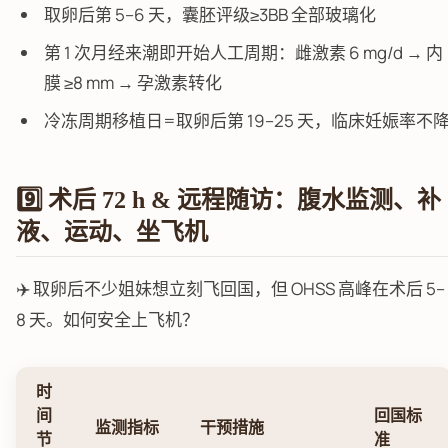
取卵后第 5–6 天，囊胚评级≥3BB 全部玻璃化
第 1 次月经来潮即开始人工周期：雌激素 6 mg/d → 内
膜 ≥8 mm → 孕激素转化
冷冻周期移植日=取卵后第 19–25 天，临床妊娠率不
9️⃣ 术后 72 h & 远程随访：腹水监测、补
液、运动、坐飞机
✈️ 取卵后不少姐妹想立刻飞回国，但 OHSS 高峰在术后 5–
8 天。如何安全上飞机？
时
间
回国标
监测指标
干预措施
节
准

What you should do: Reproduce everything above exactly, images excluded.

Expected answer:
取卵后第 5–6 天，囊胚评级≥3BB 全部玻璃化
第 1 次月经来潮即开始人工周期：雌激素 6 mg/d → 内
膜 ≥8 mm → 孕激素转化
冷冻周期移植日=取卵后第 19–25 天，临床妊娠率不
9️⃣ 术后 72 h & 远程随访：腹水监测、补
液、运动、坐飞机
✈️ 取卵后不少姐妹想立刻飞回国，但 OHSS 高峰在术后 5–
8 天。如何安全上飞机？
时
间
回国标
监测指标
干预措施
节
准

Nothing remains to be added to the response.